6. On December 14, 1963, the Secretary to the Board sent a memorandum to the appellant stating that 'his services will not be required by the Vishwakosha Unit with effect from Thursday, the 16th January 1964. He should accordingly treat this memorandum as the requisite one month's notice and 'deem his services as terminated with effect from that date'. The memorandum purports to be issued in reference to the letter exh. 76 dated December 4, 1963, sent by the appellant to the Chairman of the Board. On January 15, 1964, the appellant received a telegram from the Secretary of the Board withdrawing the memorandum of December 14, 1963 and asking the appellant to resume his duties. The telegram was followed by a letter of confirmation exh. 74 dated January 17, 1964.'

7. On January 30, 1964, the Secretary to the Board wrote a letter exh. 85 to the appellant giving him notice that 'the Vishwakosha Unit will not need your services with effect from Monday the 2nd March 1964. Your services are accordingly being terminated with effect from the said date'. A formal order referred to in the aforesaid letter and appended thereto reads to say that 'the services of Shri D. K. Bedekar (that is the appellant), working in the Vishwakosh Unit, Wai as a Section Editor in a temporary capacity are terminated with effect from Monday, the 2nd March 1964.' On April 15, 1965, the appellant brought the present suit challenging the order terminating his services and, in the alternative, claiming damages for premature termination of his services.

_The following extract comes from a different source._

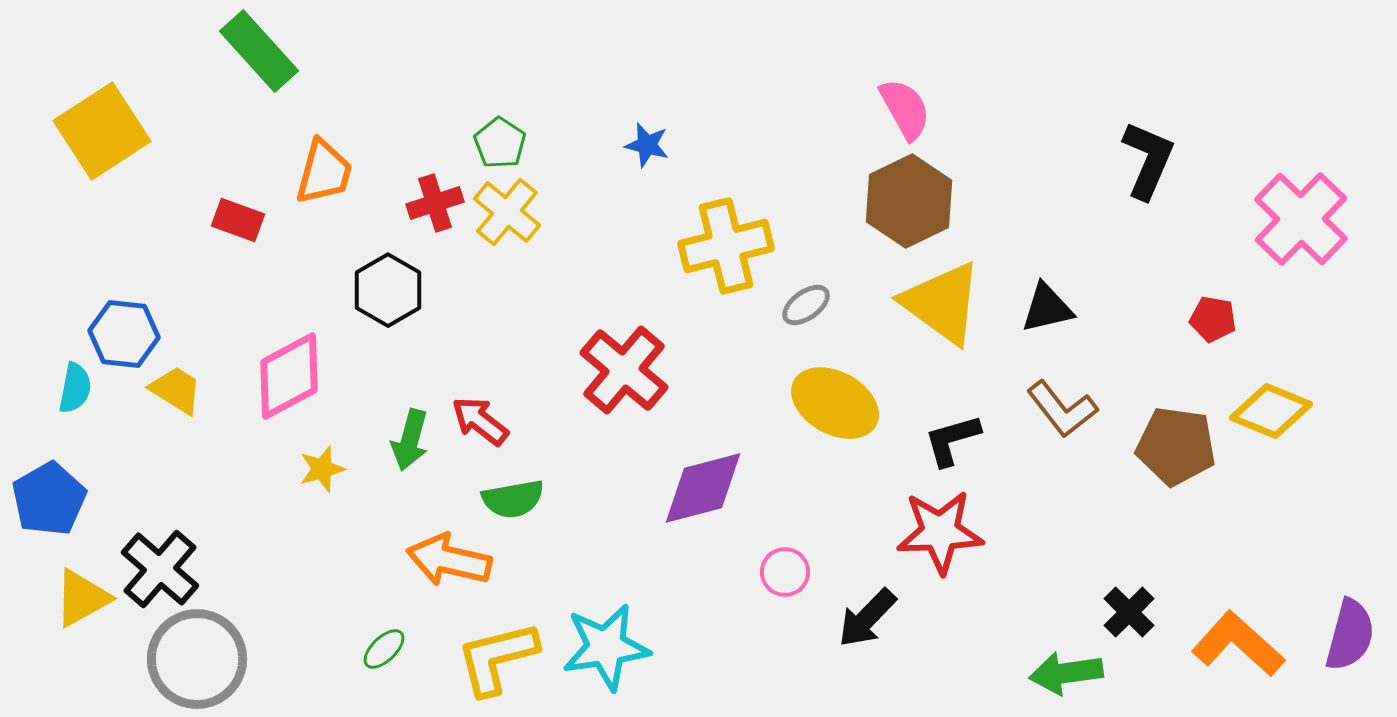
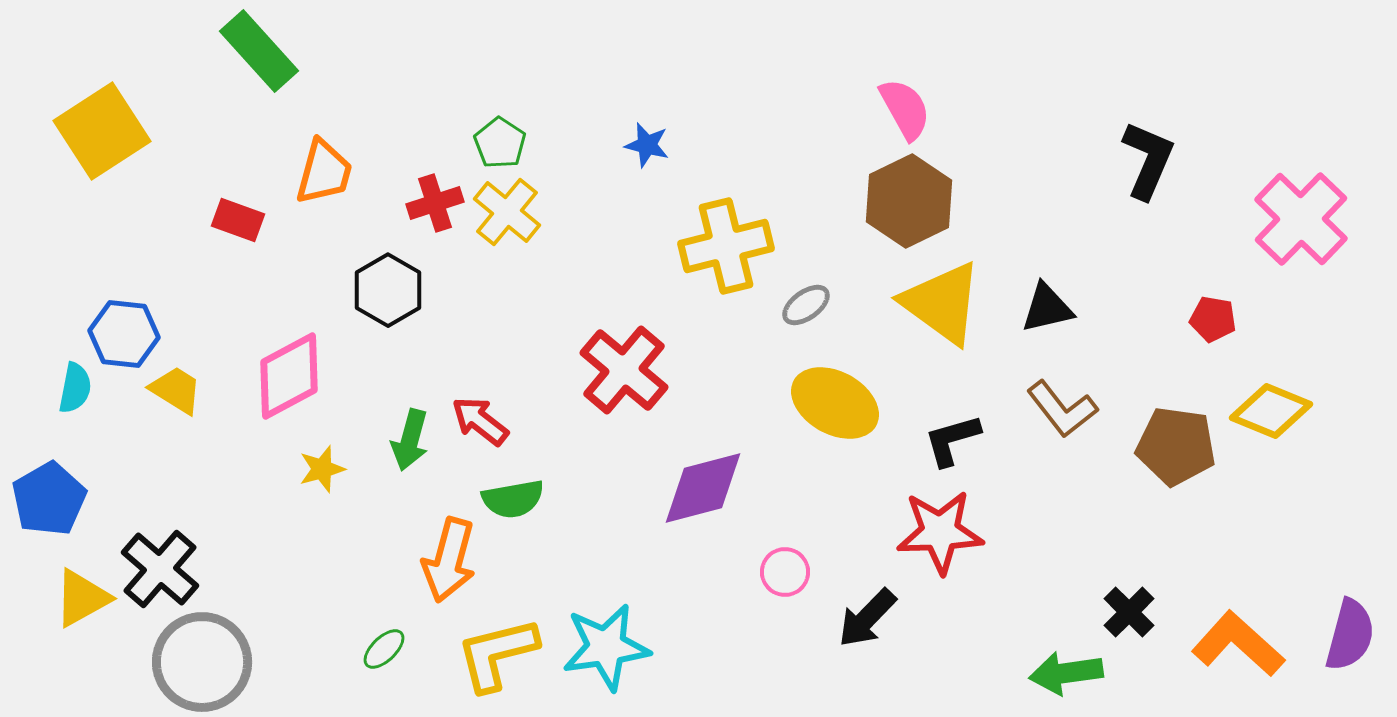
orange arrow at (449, 560): rotated 88 degrees counterclockwise
yellow L-shape at (497, 658): moved 4 px up
gray circle at (197, 659): moved 5 px right, 3 px down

8. By their written statement exh. 12 the respondents contended that the appellant was appointed to a temporary post in a purely temporary capacity, that the post to which the appellant was appointed was renewed from year to year under the resolutions passed by the Government and that no assurance was ever given to the appellant that his services would be continued at least for a period of five years. The respondents also denied that the appellant's services were intended to be continued during the entire period of the subsistence of the Vishwakosha Project. The respondents stated that in terminating the services of the appellant, the Government had exercised its right to terminate the services of a temporary servant and the order terminating the services of the appellant was not passed by way of penalty or punishment.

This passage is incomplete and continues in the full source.